BU10038, a naltrexone-derived analog, is another MOR/NOP receptor partial agonist. As reported by Kiguchi et al. [115], it produces potent dose-dependent and long-lasting antinociception and antihypersensitive effects in monkeys. BU10038 did not compromise respiratory and cardiovascular functions at antinociceptive doses, or ten times above (0.01–0.1 mg kg−1). The intrathecal administration of BU10038 (3 mcg) was able to produce a morphine-comparable antinociception and antihypersensitivity, without itching. In addition, like BU08028, it seems to be associated to a lesser degree with physical dependence or tolerance after long-term administration. Unlike oxycodone, BU10038 lacked reinforcing effects [115].

The potential value of these new analgesics with dual activity on the MOP/NOP receptor is also confirmed by studies on a new developed molecule, named AT-121. In contrast to cebranopadol, which is a full agonist at the MOR/NOP receptor, AT-121 is a bifunctional MOR/NOP partial agonist. Following repeated administration, AT-121 produced a potent analgesic effect (100-fold more potent than morphine), without inducing opioid-associated hyperalgesia or physical dependence, and attenuated the reinforcing effects induced by oxycodone in NHPs [116]. Moreover, AT-121 did not compromise respiratory and cardiovascular activity, did not affect body temperature, and did not induce sedation or motor impairment [116]. These results suggest a possible role of this molecule as a potential innovative safer analgesic.

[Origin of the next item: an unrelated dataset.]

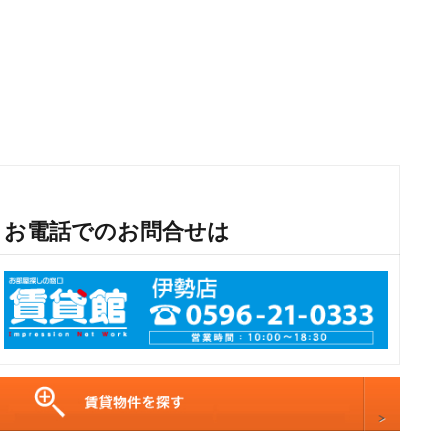
お電話でのお問合せは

These data confirm that the NOP receptor agonists synergistically enhance MOR agonist-induced analgesia and do not demonstrate the non-desirable adverse effects of traditional opioids in NHPs. Therefore, ligands with dual MOR and NOP receptor agonist activities could be useful to ensure adequate and safe pain relief across different pain modalities. However, additional studies are needed to evaluate the future development and potential application in humans. In particular, future studies are warranted, in patients with chronic pain, to investigate whether bifunctional MOR/NOP receptor agonists might cause tolerance or dependance to develop more slowly compared with traditionally used opioid agonists.

5 Future Perspectives

In this review, authors focused their attention mainly on the N/OFQ-NOP receptor system and for this reason, the current and future multi-mechanistic approaches that are involved in the modulation of this system have been discussed. Nevertheless, as other systems participate in the development and maintenance of chronic pain, many other therapeutic strategies might be promising analgesics of the future. Among these, valuable options could be represented by the utilization of biased agonists (i.e., oliceridine, PMZ21, and SR17018), monoclonal antibodies, molecules targeting G protein-coupled receptor heterodimers (i.e., MCC22, NNTA), dual molecules such as MOR/KOR, KOR/DOR agonists, and MOR agonists/DOR antagonists [117], as well as proteasome inhibitors [23, 118] for their potential role in pain treatment and opioid tolerance.